> _Available records_:
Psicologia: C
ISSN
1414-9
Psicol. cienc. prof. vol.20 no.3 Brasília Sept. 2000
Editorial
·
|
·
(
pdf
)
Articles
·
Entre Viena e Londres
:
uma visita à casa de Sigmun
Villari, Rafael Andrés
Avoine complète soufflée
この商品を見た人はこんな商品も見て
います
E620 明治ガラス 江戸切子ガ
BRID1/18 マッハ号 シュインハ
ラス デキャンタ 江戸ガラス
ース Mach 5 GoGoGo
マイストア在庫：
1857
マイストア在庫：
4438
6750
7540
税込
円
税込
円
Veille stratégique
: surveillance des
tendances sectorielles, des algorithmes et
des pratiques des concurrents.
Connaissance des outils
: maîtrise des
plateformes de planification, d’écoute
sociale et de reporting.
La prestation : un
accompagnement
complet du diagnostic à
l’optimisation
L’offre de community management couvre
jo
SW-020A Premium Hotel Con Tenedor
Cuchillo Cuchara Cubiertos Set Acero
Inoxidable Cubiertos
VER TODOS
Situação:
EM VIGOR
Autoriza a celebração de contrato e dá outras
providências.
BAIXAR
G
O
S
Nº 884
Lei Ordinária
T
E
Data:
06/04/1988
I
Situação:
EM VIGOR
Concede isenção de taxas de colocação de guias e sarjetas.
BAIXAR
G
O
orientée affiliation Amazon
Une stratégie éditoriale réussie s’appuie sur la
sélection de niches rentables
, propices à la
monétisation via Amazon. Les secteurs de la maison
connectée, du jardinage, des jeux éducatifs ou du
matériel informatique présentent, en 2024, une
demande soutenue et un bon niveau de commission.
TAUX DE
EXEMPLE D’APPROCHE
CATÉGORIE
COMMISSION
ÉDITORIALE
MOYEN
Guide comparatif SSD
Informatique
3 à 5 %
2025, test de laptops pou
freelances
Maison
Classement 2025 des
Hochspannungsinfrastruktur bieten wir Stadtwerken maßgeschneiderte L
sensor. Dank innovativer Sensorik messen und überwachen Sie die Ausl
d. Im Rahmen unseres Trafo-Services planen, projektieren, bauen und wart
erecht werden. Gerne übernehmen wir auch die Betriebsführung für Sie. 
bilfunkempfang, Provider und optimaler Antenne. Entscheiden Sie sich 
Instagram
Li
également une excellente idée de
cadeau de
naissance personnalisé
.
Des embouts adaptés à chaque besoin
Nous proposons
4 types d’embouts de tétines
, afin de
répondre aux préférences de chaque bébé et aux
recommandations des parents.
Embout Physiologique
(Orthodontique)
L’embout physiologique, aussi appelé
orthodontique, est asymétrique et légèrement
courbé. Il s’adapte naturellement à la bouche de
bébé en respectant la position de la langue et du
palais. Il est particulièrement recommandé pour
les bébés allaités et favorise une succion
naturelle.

> _Brief_: The task calls for every line of the material to be reproduced precisely.

> _Answer to the exercise_:
Psicologia: C
ISSN
1414-9
Psicol. cienc. prof. vol.20 no.3 Brasília Sept. 2000
Editorial
·
|
·
(
pdf
)
Articles
·
Entre Viena e Londres
:
uma visita à casa de Sigmun
Villari, Rafael Andrés
Avoine complète soufflée
この商品を見た人はこんな商品も見て
います
E620 明治ガラス 江戸切子ガ
BRID1/18 マッハ号 シュインハ
ラス デキャンタ 江戸ガラス
ース Mach 5 GoGoGo
マイストア在庫：
1857
マイストア在庫：
4438
6750
7540
税込
円
税込
円
Veille stratégique
: surveillance des
tendances sectorielles, des algorithmes et
des pratiques des concurrents.
Connaissance des outils
: maîtrise des
plateformes de planification, d’écoute
sociale et de reporting.
La prestation : un
accompagnement
complet du diagnostic à
l’optimisation
L’offre de community management couvre
jo
SW-020A Premium Hotel Con Tenedor
Cuchillo Cuchara Cubiertos Set Acero
Inoxidable Cubiertos
VER TODOS
Situação:
EM VIGOR
Autoriza a celebração de contrato e dá outras
providências.
BAIXAR
G
O
S
Nº 884
Lei Ordinária
T
E
Data:
06/04/1988
I
Situação:
EM VIGOR
Concede isenção de taxas de colocação de guias e sarjetas.
BAIXAR
G
O
orientée affiliation Amazon
Une stratégie éditoriale réussie s’appuie sur la
sélection de niches rentables
, propices à la
monétisation via Amazon. Les secteurs de la maison
connectée, du jardinage, des jeux éducatifs ou du
matériel informatique présentent, en 2024, une
demande soutenue et un bon niveau de commission.
TAUX DE
EXEMPLE D’APPROCHE
CATÉGORIE
COMMISSION
ÉDITORIALE
MOYEN
Guide comparatif SSD
Informatique
3 à 5 %
2025, test de laptops pou
freelances
Maison
Classement 2025 des
Hochspannungsinfrastruktur bieten wir Stadtwerken maßgeschneiderte L
sensor. Dank innovativer Sensorik messen und überwachen Sie die Ausl
d. Im Rahmen unseres Trafo-Services planen, projektieren, bauen und wart
erecht werden. Gerne übernehmen wir auch die Betriebsführung für Sie. 
bilfunkempfang, Provider und optimaler Antenne. Entscheiden Sie sich 
Instagram
Li
également une excellente idée de
cadeau de
naissance personnalisé
.
Des embouts adaptés à chaque besoin
Nous proposons
4 types d’embouts de tétines
, afin de
répondre aux préférences de chaque bébé et aux
recommandations des parents.
Embout Physiologique
(Orthodontique)
L’embout physiologique, aussi appelé
orthodontique, est asymétrique et légèrement
courbé. Il s’adapte naturellement à la bouche de
bébé en respectant la position de la langue et du
palais. Il est particulièrement recommandé pour
les bébés allaités et favorise une succion
naturelle.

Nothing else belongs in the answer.